La acción inminente descubría siempre sus mejores cualidades; se sentía cordial y humano hacia este joven oficial, de un modo que le hubiera resultado imposible en cualquier otro momento.
—Pasmoso es la palabra, señor —dijo Bush.
Hornblower se quedó perplejo al observar que Bush estaba realmente impresionado: el hecho de que se dejara convencer por el hábil uso que Freeman había hecho de sus conocimientos del pasado explicaba el éxito de los charlatanes de este mundo.
—¿Y qué hay del futuro, Freeman? —preguntó Howard. Era un alivio comprobar que el otro muchacho no se tomaba aquello tan en serio.
—El futuro —dijo Freeman, tabaleando en la mesa mientras se volvía hacia las cartas del otro lado— es siempre más misterioso. Veo una corona, una corona de oro.
Dispuso las cartas de otro modo.
—Una corona es, señor, por más vueltas que le dé.
—Horatio I, rey de las islas Caníbales —dijo Hornblower, riendo.
La demostración más clara de su buen talante era aquella chanza a propósito de su nombre, que normalmente constituía para él un tema vidrioso.
—Y aquí aparece más peligro. Peligro, y una mujer rubia. Ésta y aquél van unidos. Peligro a causa de una mujer rubia… peligro con una mujer rubia. Hay peligros de todas clases. Le aconsejaría que se guardara de las mujeres rubias.
—No hace falta echar las cartas para dar ese consejo —bromeó Hornblower.

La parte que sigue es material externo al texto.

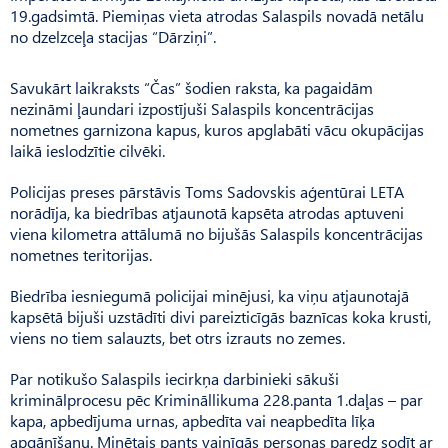
19.gadsimtā. Piemiņas vieta atrodas Salaspils novadā netālu
no dzelzceļa stacijas “Dārziņi”.
Savukārt laikraksts “Čas” šodien raksta, ka pagaidām
nezināmi ļaundari izpostījuši Salaspils koncentrācijas
nometnes garnizona kapus, kuros apglabāti vācu okupācijas
laikā ieslodzītie cilvēki.
Policijas preses pārstāvis Toms Sadovskis aģentūrai LETA
norādīja, ka biedrības atjaunotā kapsēta atrodas aptuveni
viena kilometra attālumā no bijušās Salaspils koncentrācijas
nometnes teritorijas.
Biedrība iesniegumā policijai minējusi, ka viņu atjaunotajā
kapsētā bijuši uzstādīti divi pareizticīgās baznīcas koka krusti,
viens no tiem salauzts, bet otrs izrauts no zemes.
Par notikušo Salaspils iecirkņa darbinieki sākuši
kriminālprocesu pēc Krimināllikuma 228.panta 1.daļas – par
kapa, apbedījuma urnas, apbedīta vai neapbedīta līķa
apgānīšanu. Minētais pants vainīgās personas paredz sodīt ar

—A veces las cartas dicen la verdad —replicó Freeman, alzando la vista y mirándole con singular intensidad en las brillantes pupilas.
—Una corona, una mujer rubia, y peligro —repitió Hornblower—. ¿Y qué más?
—Eso es todo lo que puedo leer, señor —dijo Freeman recogiendo las cartas.
Hornblower consultó el voluminoso reloj de plata que había sacado del bolsillo.
—Si Freeman nos hubiese podido decir si mañana habrá o no una bandera blanca en la ciudadela —dijo—, nos decidiríamos acaso a prolongar esta agradable velada. Pero, al no ser así, tengo que dar algunas órdenes, caballeros.
Hornblower sentía de verdad verlos marchar. Permaneció en el puente de la Flame y vio alejarse sus botes en la negra noche invernal, mientras el silbato del segundo contramaestre llamaba a los hombres para la guardia de media. Hacía un frío punzante, sobre todo después de la cálida estrechez del camarote, y se sintió de repente más solitario que nunca, tal vez por contraste. Aquí en la Flame no tenía más que dos oficiales que hicieran guardia, ambos tomados de la Porta Coeli; al día siguiente tomaría otro más de la Nonsuch o de la Camilla. ¿Al día siguiente? Ya era el día siguiente. Y tal vez hoy tuviera éxito el intento de Lebrun de imponerse en El Havre, o tal vez él mismo sucumbiera.